WORK INSTRUCTIONS
Where in the data does the word "your" appear? Find those lines and copy them.

(AVAILABLE DATA)

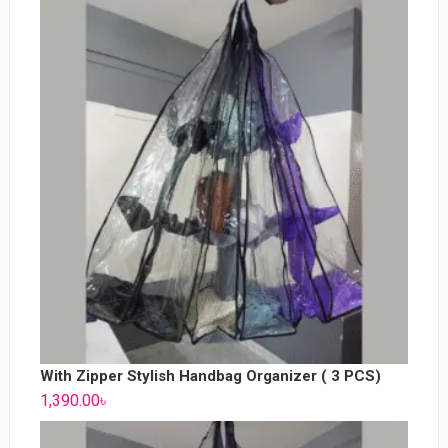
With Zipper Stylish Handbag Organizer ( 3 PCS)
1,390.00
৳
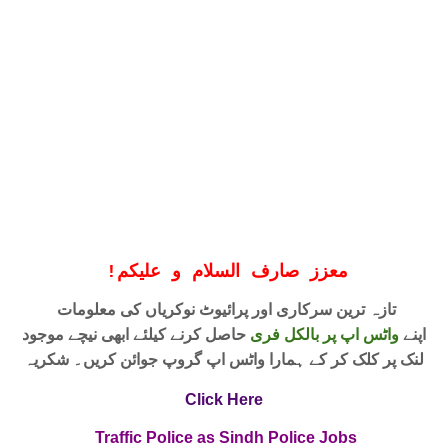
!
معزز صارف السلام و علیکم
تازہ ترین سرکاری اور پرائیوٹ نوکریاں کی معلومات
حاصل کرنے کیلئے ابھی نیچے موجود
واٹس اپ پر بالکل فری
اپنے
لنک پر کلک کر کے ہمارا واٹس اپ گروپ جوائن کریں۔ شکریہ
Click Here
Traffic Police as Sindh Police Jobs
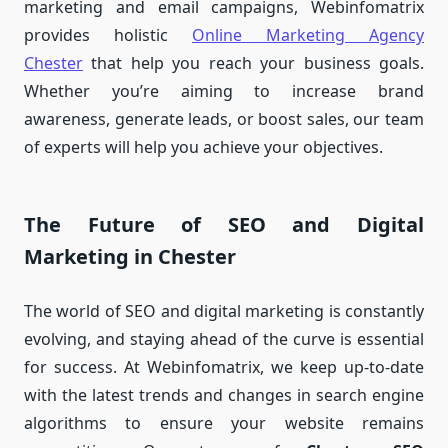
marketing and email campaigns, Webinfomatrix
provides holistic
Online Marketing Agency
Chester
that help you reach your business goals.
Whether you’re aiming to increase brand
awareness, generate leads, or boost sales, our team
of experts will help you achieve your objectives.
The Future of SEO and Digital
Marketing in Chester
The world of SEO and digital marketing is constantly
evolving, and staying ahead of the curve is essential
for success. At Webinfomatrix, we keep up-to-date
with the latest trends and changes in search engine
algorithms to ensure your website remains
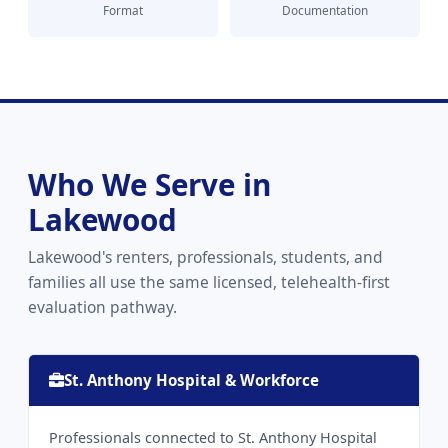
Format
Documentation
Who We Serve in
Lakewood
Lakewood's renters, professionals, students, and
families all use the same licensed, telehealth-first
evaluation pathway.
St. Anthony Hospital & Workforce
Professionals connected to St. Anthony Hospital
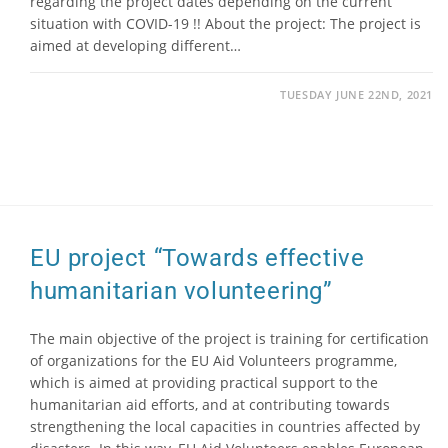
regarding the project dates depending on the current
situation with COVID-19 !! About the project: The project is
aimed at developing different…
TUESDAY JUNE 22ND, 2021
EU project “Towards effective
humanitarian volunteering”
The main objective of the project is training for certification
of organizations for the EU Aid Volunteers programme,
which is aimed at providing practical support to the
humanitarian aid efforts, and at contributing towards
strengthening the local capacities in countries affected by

(End AVAILABLE DATA)

ANSWER BOX
that help you reach your business goals.
of experts will help you achieve your objectives.
algorithms to ensure your website remains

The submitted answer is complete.